DATA PROVIDED START

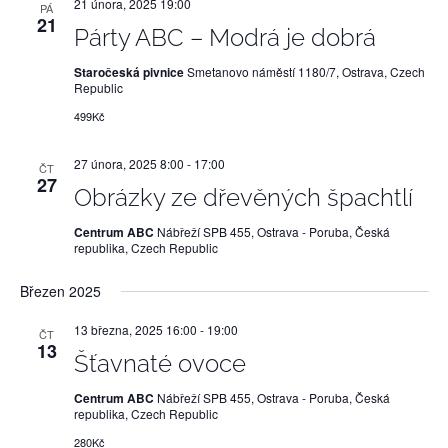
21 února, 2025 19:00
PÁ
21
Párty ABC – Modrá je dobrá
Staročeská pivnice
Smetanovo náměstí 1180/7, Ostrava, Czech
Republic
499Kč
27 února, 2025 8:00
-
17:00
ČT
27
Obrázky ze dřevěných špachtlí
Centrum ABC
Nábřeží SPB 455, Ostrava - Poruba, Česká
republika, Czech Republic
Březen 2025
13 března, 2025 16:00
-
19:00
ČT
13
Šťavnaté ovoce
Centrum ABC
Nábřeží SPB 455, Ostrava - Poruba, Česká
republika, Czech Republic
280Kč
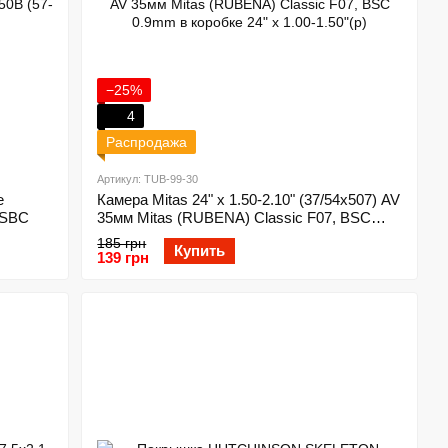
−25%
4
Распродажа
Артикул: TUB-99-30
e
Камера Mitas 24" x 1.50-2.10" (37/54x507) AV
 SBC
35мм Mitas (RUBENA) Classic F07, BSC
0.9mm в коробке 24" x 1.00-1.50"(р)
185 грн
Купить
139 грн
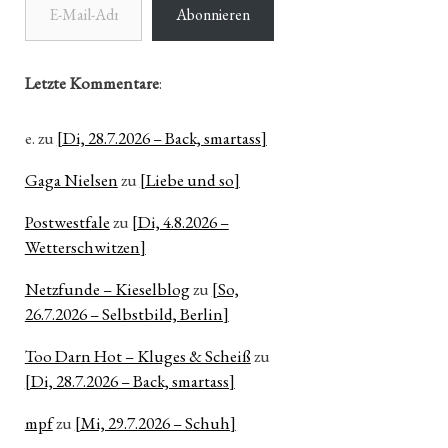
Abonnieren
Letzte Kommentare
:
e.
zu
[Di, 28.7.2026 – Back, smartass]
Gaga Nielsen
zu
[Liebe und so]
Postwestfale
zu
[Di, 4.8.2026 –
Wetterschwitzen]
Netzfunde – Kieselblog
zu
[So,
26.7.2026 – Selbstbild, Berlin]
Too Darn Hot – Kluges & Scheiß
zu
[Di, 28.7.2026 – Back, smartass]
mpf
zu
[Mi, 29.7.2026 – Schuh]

DATA PROVIDED END
DATA PROVIDED START

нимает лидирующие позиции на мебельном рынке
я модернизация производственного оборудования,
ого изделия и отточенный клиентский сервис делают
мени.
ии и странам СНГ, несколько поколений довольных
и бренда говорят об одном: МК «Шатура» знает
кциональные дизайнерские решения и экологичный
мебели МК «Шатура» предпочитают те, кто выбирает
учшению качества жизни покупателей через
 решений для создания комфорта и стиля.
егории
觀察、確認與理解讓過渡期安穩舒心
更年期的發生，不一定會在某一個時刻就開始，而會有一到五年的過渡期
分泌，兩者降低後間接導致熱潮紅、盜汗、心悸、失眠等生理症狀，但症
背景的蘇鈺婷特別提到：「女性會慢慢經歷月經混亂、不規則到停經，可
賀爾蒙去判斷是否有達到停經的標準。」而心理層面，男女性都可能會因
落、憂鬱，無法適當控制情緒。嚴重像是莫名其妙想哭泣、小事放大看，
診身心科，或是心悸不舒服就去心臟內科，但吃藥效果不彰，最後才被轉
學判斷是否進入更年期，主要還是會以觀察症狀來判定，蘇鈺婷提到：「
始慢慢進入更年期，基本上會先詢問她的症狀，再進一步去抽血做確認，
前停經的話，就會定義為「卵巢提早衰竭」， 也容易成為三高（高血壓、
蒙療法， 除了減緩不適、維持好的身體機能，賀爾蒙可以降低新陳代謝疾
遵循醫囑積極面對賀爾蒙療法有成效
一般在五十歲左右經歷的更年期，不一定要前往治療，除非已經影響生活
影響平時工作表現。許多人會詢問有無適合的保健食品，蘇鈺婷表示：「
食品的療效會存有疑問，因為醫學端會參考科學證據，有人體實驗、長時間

DATA PROVIDED END
DATA PROVIDED START

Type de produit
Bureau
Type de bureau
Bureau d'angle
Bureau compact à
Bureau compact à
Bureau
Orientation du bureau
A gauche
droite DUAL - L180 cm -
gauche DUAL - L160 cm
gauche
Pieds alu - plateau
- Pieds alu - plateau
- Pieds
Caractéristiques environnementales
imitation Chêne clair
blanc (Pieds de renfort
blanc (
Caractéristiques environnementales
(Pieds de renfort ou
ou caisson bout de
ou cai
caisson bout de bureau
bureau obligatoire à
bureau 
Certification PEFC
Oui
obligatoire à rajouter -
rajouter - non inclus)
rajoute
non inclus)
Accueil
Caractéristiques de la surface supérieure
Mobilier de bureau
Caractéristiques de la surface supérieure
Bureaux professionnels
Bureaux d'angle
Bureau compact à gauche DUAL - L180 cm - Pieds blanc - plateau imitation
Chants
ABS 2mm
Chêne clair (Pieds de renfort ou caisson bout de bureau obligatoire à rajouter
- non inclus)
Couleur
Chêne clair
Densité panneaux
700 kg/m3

DATA PROVIDED END

### WHAT IS EXPECTED:
Out of the data above, transcribe exactly and only the lines starting with the line that has "落、憂鬱，無法適當控制情緒。嚴重像是莫名其妙想哭泣、小事放大看，" and going on through the line that has "食品的療效會存有疑問，因為醫學端會參考科學證據，有人體實驗、長時間", both included.

### EXERCISE OUTPUT:
落、憂鬱，無法適當控制情緒。嚴重像是莫名其妙想哭泣、小事放大看，
診身心科，或是心悸不舒服就去心臟內科，但吃藥效果不彰，最後才被轉
學判斷是否進入更年期，主要還是會以觀察症狀來判定，蘇鈺婷提到：「
始慢慢進入更年期，基本上會先詢問她的症狀，再進一步去抽血做確認，
前停經的話，就會定義為「卵巢提早衰竭」， 也容易成為三高（高血壓、
蒙療法， 除了減緩不適、維持好的身體機能，賀爾蒙可以降低新陳代謝疾
遵循醫囑積極面對賀爾蒙療法有成效
一般在五十歲左右經歷的更年期，不一定要前往治療，除非已經影響生活
影響平時工作表現。許多人會詢問有無適合的保健食品，蘇鈺婷表示：「
食品的療效會存有疑問，因為醫學端會參考科學證據，有人體實驗、長時間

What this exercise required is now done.